→ **Task instructions**:
In the data below, find each line that contains the word "objekter" and copy it.

#### Provided entries

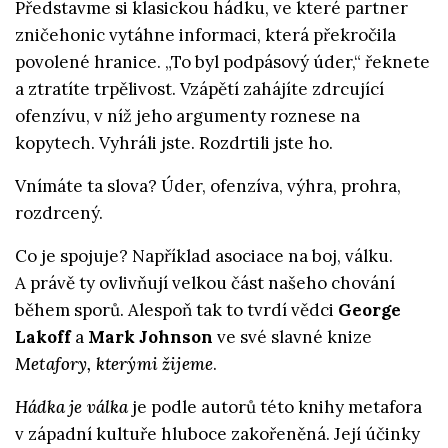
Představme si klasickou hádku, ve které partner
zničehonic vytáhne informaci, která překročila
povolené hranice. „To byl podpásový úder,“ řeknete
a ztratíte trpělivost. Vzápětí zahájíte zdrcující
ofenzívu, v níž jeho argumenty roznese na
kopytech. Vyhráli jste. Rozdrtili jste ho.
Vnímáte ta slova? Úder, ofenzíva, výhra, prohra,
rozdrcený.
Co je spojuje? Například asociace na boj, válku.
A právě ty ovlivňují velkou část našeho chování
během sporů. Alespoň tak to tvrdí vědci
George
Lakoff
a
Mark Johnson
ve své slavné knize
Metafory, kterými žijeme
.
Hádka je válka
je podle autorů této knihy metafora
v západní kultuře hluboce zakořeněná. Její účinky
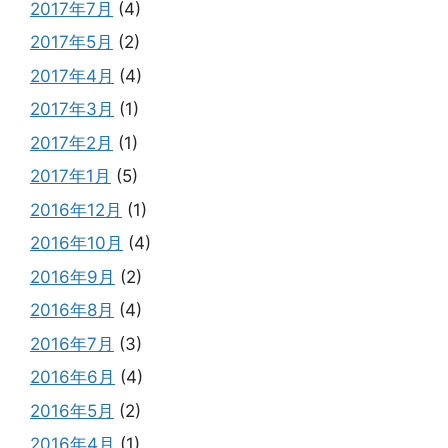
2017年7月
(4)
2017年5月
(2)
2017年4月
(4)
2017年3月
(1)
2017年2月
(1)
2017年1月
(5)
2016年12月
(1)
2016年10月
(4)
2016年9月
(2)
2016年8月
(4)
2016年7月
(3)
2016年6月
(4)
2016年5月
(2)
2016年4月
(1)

########
#### Provided entries

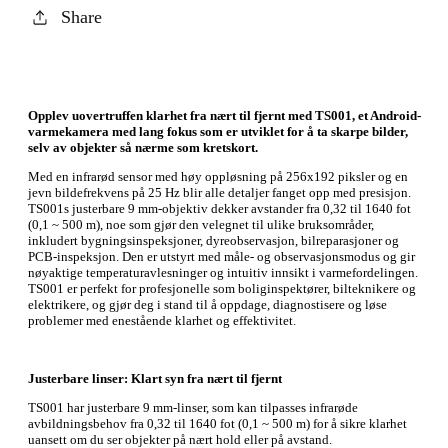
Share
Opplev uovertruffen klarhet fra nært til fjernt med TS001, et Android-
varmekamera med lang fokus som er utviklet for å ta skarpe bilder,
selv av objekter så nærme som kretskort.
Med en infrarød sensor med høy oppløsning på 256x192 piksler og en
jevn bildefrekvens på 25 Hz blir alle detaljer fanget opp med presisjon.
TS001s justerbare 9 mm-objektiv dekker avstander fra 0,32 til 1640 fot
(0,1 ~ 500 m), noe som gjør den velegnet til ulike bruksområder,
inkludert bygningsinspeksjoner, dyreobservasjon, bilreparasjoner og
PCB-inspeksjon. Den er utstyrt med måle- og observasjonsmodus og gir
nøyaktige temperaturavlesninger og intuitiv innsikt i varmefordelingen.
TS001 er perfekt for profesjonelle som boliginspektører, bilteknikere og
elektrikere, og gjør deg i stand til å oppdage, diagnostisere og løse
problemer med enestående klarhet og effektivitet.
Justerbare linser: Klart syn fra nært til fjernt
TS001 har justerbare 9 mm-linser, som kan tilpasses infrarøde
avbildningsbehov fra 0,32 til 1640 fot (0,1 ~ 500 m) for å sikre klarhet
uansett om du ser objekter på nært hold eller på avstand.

########
#### Provided entries

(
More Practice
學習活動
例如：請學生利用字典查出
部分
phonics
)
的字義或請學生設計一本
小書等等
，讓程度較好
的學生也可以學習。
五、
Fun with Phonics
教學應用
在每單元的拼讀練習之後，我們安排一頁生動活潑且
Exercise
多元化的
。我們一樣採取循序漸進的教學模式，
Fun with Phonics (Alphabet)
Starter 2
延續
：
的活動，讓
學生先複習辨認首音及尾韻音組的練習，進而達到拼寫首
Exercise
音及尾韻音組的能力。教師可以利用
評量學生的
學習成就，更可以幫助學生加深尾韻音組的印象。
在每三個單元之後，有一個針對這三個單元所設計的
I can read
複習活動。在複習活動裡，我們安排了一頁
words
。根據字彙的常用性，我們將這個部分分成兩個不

########

→ **Problem solution**:
selv av objekter så nærme som kretskort.
uansett om du ser objekter på nært hold eller på avstand.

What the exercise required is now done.